# Bayesian Neural Networks to Predict Hard Landing with DASHlink Data
Authors: Dr. Yingxiao Kong, Vanderbilt University

Email: yingxiao.kong@vanderbit.edu

## Overview of Research
In this work, we use an open-source dataset - [NASA's DASHlink data](https://c3.ndc.nasa.gov/dashlink/) - to isolate data for landing aircraft that both have hard landing and normal landing occurrences. The objective is to use [this sample data](https://c3.ndc.nasa.gov/dashlink/projects/85/resources/?type=ds) to train a Bayesian Neural Network model to predict touchdown vertical speed for a landing aircraft with the intent to use as a screening for identifying hard landing events before they occur.

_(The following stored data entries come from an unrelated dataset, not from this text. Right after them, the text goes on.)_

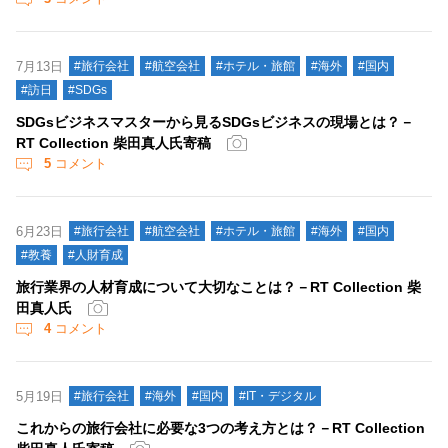
7月13日
#旅行会社
#航空会社
#ホテル・旅館
#海外
#国内
#訪日
#SDGs
SDGsビジネスマスターから見るSDGsビジネスの現場とは？－
RT Collection 柴田真人氏寄稿
5
コメント
6月23日
#旅行会社
#航空会社
#ホテル・旅館
#海外
#国内
#教養
#人財育成
旅行業界の人材育成について大切なことは？－RT Collection 柴
田真人氏
4
コメント
5月19日
#旅行会社
#海外
#国内
#IT・デジタル
これからの旅行会社に必要な3つの考え方とは？－RT Collection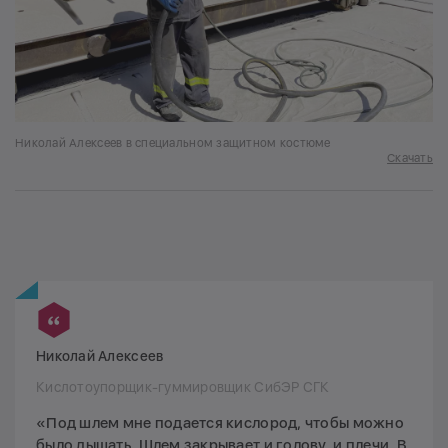
Николай Алексеев в специальном защитном костюме
Скачать
Николай Алексеев
Кислотоупорщик-гуммировщик СибЭР СГК
«Под шлем мне подается кислород, чтобы можно
было дышать. Шлем закрывает и голову, и плечи. В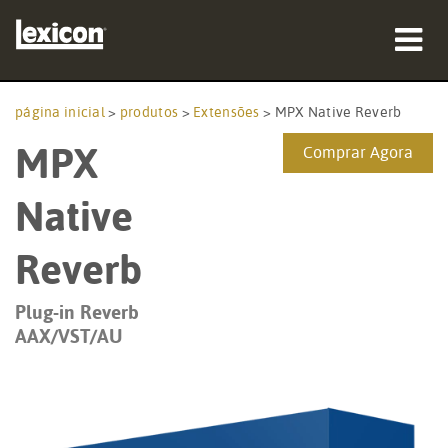
produtos
página inicial
>
produtos
>
Extensões
>
MPX Native Reverb
MPX
onde comprar
Comprar Agora
profissionais
Native
Casos de estudo
Reverb
formação
Plug-in Reverb
AAX/VST/AU
assistência
Idioma/Região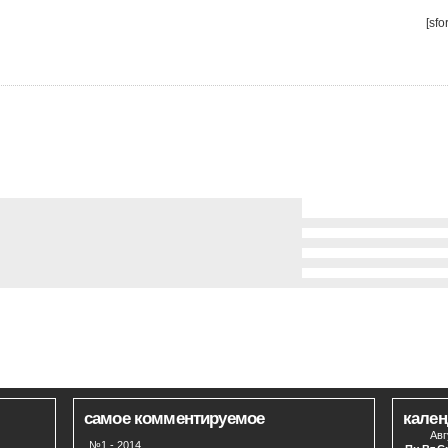
[sfo
самое комментируемое
кален
Авг
№1 - 2014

This series of Jupyter notebook demonstrations into 3 modules. The presented module is in **bold**:
- Module 1 - Download DASHlink Data
- **Module 2 - DASHlink Data Pre-Processing and Feature Selection with Maximum Relevance and Minimum Reduandancy (mRMR)**
- Module 3 - Bayesian Neural Network Model Training

## Module 2: DASHlink Data Pre-Processing and Parameter Selection
This is a demonstration of how to filter, standardize, and clean the DASHlink data downloaded and viewed in Module 1. In addition, we select the features most relevant to hard landing event.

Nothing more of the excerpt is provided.